RTime-QA: A Benchmark for Atomic Temporal Event Understanding in Large Multi-modal Models
Yuqi Liu, Qin Jin, Tianyuan Qu, Xuan Liu, Yang Du, Bei Yu, Jiaya Jia
TL;DR
This work addresses a gap in evaluating temporal understanding in video-language systems by introducing RTime-QA, a benchmark of 822 temporally distinct QA items built from videos of atomic temporal events, each paired with temporally opposite descriptions in a multiple-choice format. To further enhance temporal reasoning, the authors provide RTime-IT, a 14,096-sample instruction-tuning dataset constructed via a parallel annotation pipeline, enabling targeted temporal training.
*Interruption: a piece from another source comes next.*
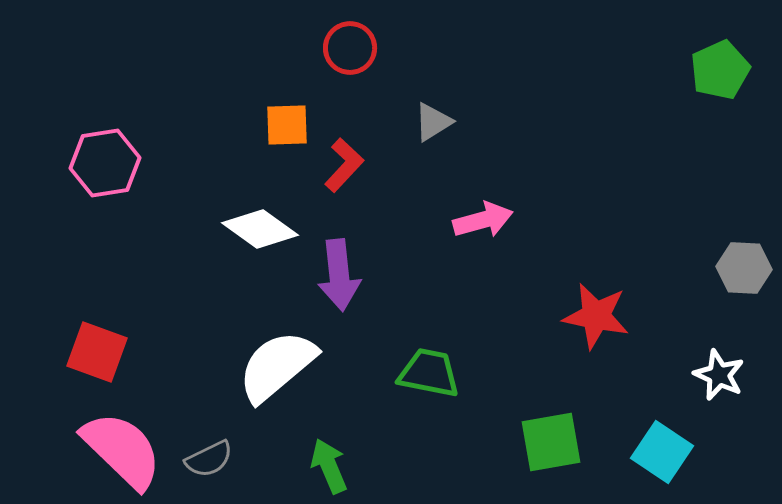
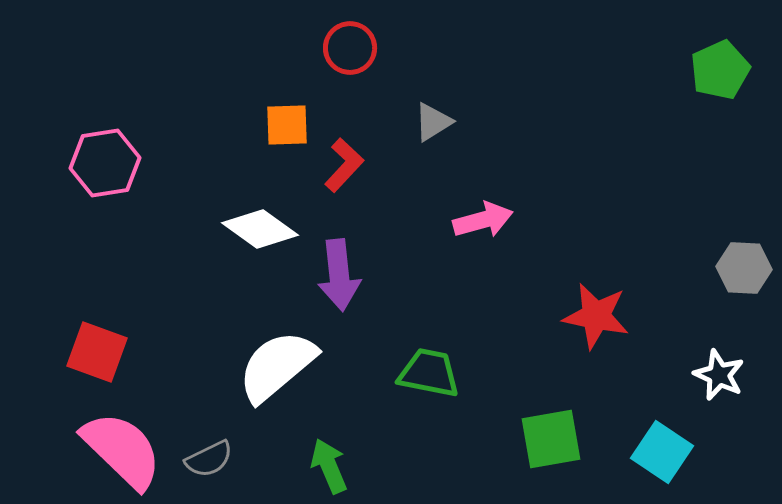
green square: moved 3 px up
Experiments show that RTime-QA is challenging for current large multi-modal systems, with Qwen2-VL achieving the best zero-shot performance but still far from human, especially under strict evaluation, while RTime-IT finetuning yields a substantial improvement in temporal understanding (Strict-ACC). The work emphasizes the importance of frame-level temporal cues, publicly vs privately sourced video data, and temporal-focused instruction tuning for advancing temporal semantics in video-language alignment, offering a practical pathway for dataset-driven progress. Overall, RTime-QA and RTime-IT together provide a rigorous framework for measuring and improving atomic temporal event understanding in video-language systems.
Abstract
Understanding accurate atomic temporal event is essential for video comprehension. However, current video-language benchmarks often fall short to evaluate Large Multi-modal Models' (LMMs) temporal event understanding capabilities, as they can be effectively addressed using image-language models. In this paper, we introduce RTime-QA, a novel benchmark specifically designed to assess the atomic temporal event understanding ability of LMMs. RTime-QA comprises 822 high-quality, carefully-curated video-text questions, each meticulously annotated by human experts. Each question features a video depicting an atomic temporal event, paired with both correct answers and temporal negative descriptions, specifically designed to evaluate temporal understanding. To advance LMMs' temporal event understanding ability, we further introduce RTime-IT, a 14k instruction-tuning dataset that employs a similar annotation process as RTime-QA. Extensive experimental analysis demonstrates that RTime-QA presents a significant challenge for LMMs: the state-of-the-art model Qwen2-VL achieves only 34.6 on strict-ACC metric, substantially lagging behind human performance. Furthermore, our experiments reveal that RTime-IT effectively enhance LMMs' capacity in temporal understanding. By fine-tuning on RTime-IT, our Qwen2-VL achieves 65.9 on RTime-QA.